EP23C-3618:
Emerging Patterns In The Isotopic Composition Of Soil CO2 Concentrations, Soil CO2 Production, And Soil-Atmosphere CO2 Exchange At The Watershed Scale: On The Intersection Between Hydrology And Biology In The Critical Zone
Tuesday, 16 December 2014
Diego A Riveros-Iregui, University of North Carolina at Chapel Hill, Chapel Hill, NC, United States, Liyin Liang, University of California Riverside, Riverside, CA, United States and Theresa Marie Lorenzo, University of Nebraska-Lincoln, Lincoln, NE, United States
Abstract:
Stable isotopes are commonly used to understand how physical and biological processes mediate the exchange of carbon between terrestrial ecosystems and the atmosphere. Numerous studies have described fundamental relationships between environmental variables, the carbon isotopic composition (δ13C) of recently assimilated sugars in plants, litter, soil carbon, or recently respired CO2. However, studies that examine the spatial variability of the 13C content of forest soils at the landscape scale are lacking. We report on measurements of the carbon isotopic composition of soil CO2 concentrations (δ13CC), soil CO2 production (δ13CP), and soil-atmosphere CO2 exchange (δ13CD) across a subalpine forest of the northern Rocky Mountains of Montana over two growing seasons. We evaluate the variability of these measurements across different landscape positions. Our analysis demonstrates that soil moisture and the lateral redistribution of soil water are strong predictors of the spatial variability of δ13CC, δ13CP, and δ13CD at the watershed scale.
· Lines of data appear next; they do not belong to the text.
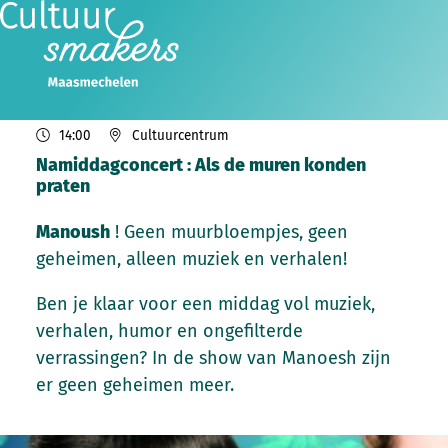
di
20
2026
jan
14:00
Cultuurcentrum
Namiddagconcert : Als de muren konden
praten
Manoush
! Geen muurbloempjes, geen
geheimen, alleen muziek en verhalen!
Ben je klaar voor een middag vol muziek,
verhalen, humor en ongefilterde
verrassingen? In de show van Manoesh zijn
er geen geheimen meer.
We suggest that there are concomitant yet independent effects of soil water on physical (i.e., soil gas diffusivity) and biological (i.e., photosynthetic activity) processes that mediate the 13C composition of forest soils. We show systematic spatial variability in the δ13C of forest soils at the landscape scale that can be useful to accurately predict and model land-atmosphere CO2 exchange over complex terrain.